I play Lord of the Rings Online and before that I spent years with my wife and our international friends playing Everquest and Everquest II. We talk into microphones in real-time with people around the world while we’re playing. (Though, we don’t know the next door neighbors.)
Email is the twentieth century invention of the wheel and fire.
I IM (Instant Message); I have a Facebook page which commands about 40% of my semi-wasted life (much more if you subtract the time I sleep) and now, dadgummit…I have been sucked into Twitter.
I admit this with a mix of confusion and shame:
I am tweeting.
I don’t get it, but I’m curious and trying to keep an open mind.
Twitter, for those of you who have real lives with face-to-face personal relationships, is a means of communicating with people in the most shallow way yet devised, with very short bursts of written expression. You have a limit of 140 typed characters for each message with which you decide to annoy your friends and loved ones. These are called “Tweets.” These can be read by your “followers” on computers and Internet-enabled cell phones like Blackberry and iPhone.
For example, imagine you’re at work between conferences with your law partners and a potential major corporate client. During a quick break you check your Twitter:
“I’m trying to decide whether to take a nap or go buy milk.”
“I need a nap. Or a beer. Or both.”
“Wish you were here. Not really, LOL! 🙂 I prefer being alone in my cave but I want you to think highly of me.”
And, the honest tweet you’ll never receive:
“The best thing about Twitter is that I can tell you what I’m thinking without having to listen to your response. C-ya!”
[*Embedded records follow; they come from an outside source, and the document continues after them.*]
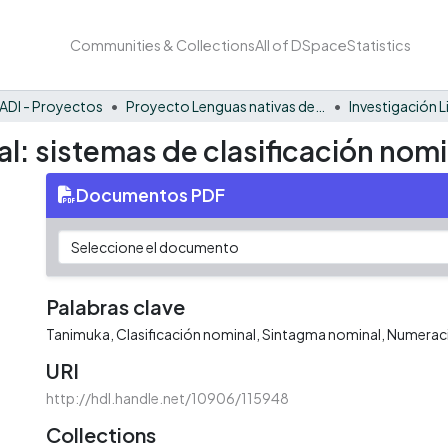
Communities & Collections
All of DSpace
Statistics
ADI - Proyectos
Proyecto Lenguas nativas del Vaupés
Investigación L
cal: sistemas de clasificación nom
Documentos PDF
Palabras clave
Tanimuka
Clasificación nominal
Sintagma nominal
Numerac
URI
http://hdl.handle.net/10906/115948
Collections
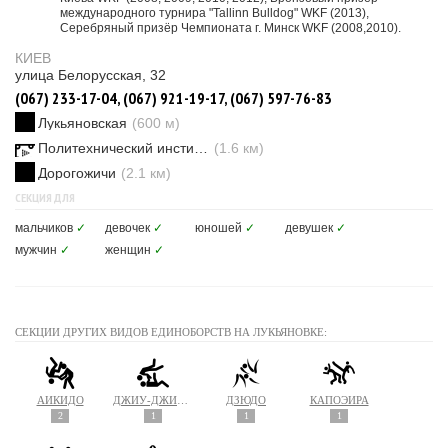
международного турнира "Tallinn Bulldog" WKF (2013),
Cеребряный призёр Чемпионата г. Минск WKF (2008,2010).
КИЕВ
улица Белорусская, 32
(067) 233-17-04, (067) 921-19-17, (067) 597-76-83
Лукьяновская
(600 м)
Политехнический институт
(1.6 км)
Дорогожичи
(2.1 км)
СЕКЦИЯ ДЛЯ
мальчиков
✓
девочек
✓
юношей
✓
девушек
✓
мужчин
✓
женщин
✓
СЕКЦИИ ДРУГИХ ВИДОВ ЕДИНОБОРСТВ НА ЛУКЬЯНОВКЕ:
АЙКИДО
ДЖИУ-ДЖИТСУ
ДЗЮДО
КАПОЭЙРА
2
1
1
1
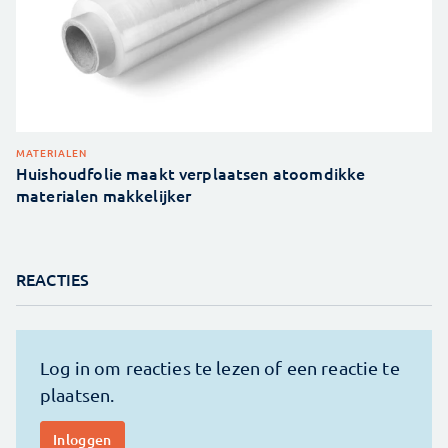
MATERIALEN
Huishoudfolie maakt verplaatsen atoomdikke
materialen makkelijker
REACTIES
Minute to minute intrusions throughout the day, meaningless mind farts to and from people you love and used to admire.
I swear…
Among the many gifts God gave us none is greater than the ability to keep our thoughts to ourselves and the inherent good judgement to do so.
Well look at you, tweeting and stuff. I’d probably be interested in “what you’re doing right now” in 150 words or less, but that would require me to learn yet another new thing this week, and I’m at saturation. Maybe next week I’ll become one of your Twitter followers and if you slip up and tweet something inane, I will never, ever, let you forget that closing paragraph in this blog. Because that’s what friends are for.
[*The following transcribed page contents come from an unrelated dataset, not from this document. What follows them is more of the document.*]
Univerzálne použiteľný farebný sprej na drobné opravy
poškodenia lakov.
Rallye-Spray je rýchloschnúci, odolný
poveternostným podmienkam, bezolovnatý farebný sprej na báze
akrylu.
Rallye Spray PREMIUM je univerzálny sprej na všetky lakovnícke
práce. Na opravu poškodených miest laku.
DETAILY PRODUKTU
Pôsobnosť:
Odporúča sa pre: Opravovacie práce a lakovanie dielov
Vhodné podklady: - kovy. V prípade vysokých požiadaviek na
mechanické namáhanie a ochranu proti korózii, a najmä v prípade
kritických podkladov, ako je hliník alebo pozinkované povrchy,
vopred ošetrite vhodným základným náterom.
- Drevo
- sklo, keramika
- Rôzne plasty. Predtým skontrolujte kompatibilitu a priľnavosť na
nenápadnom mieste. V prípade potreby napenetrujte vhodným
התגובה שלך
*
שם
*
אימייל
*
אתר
Perhaps the point of the developing grocery GPS technology is to allow those of us in the techno-generation to locate Ramen more easily. Its good planning actually. I’m fully convinced that while technology has allowed for some mind-blowing advancements in the fields of medicine and electronics, for most users it has simply given us more things to do to avoid boredom more often. Read as: less time to use your imagination. I’m sucked in, too. I’m writing this now on my Blackberry while watching Tyler at gymnastics class. This amazing device which is a useful phone, calendar (automatically syncronizing four separate schedules via Google), and camera also allows me to surf the internet and update my facebook status from the toilet. I bet it would make coffee if I download the correct application. But all of this technology while amazing actually prevents us from thinking by doing it for us. My car GPS is useful in detecting the least traffic-laden route to work but do I really need that? I know how to get to Disnelyand from my house but now I can do it without thinking. I just listen to a computerized yet eerily accurate British voice tell me when to turn. But does this help or hurt? For a more low-tech parallel, I once, in a desparate need to remove door hinges from a door, spent twenty minutes searching for a cordless drill which, when found, had a dead battery so then I looked for a charged battery. I couldn’t find one. I stared dumbfounded at the door for about three more minutes until it dawned on me to just get a damned screwdriver. My point is this: by the time they perfect that grocery store GPS I’ll need it because I’ll be so stupid I won’t be able to find the milk.
Between the “Garmin Geezer” and … “can’t find the peas” lines, my pants are still damp from snickering.
God, I love funny people. I really do.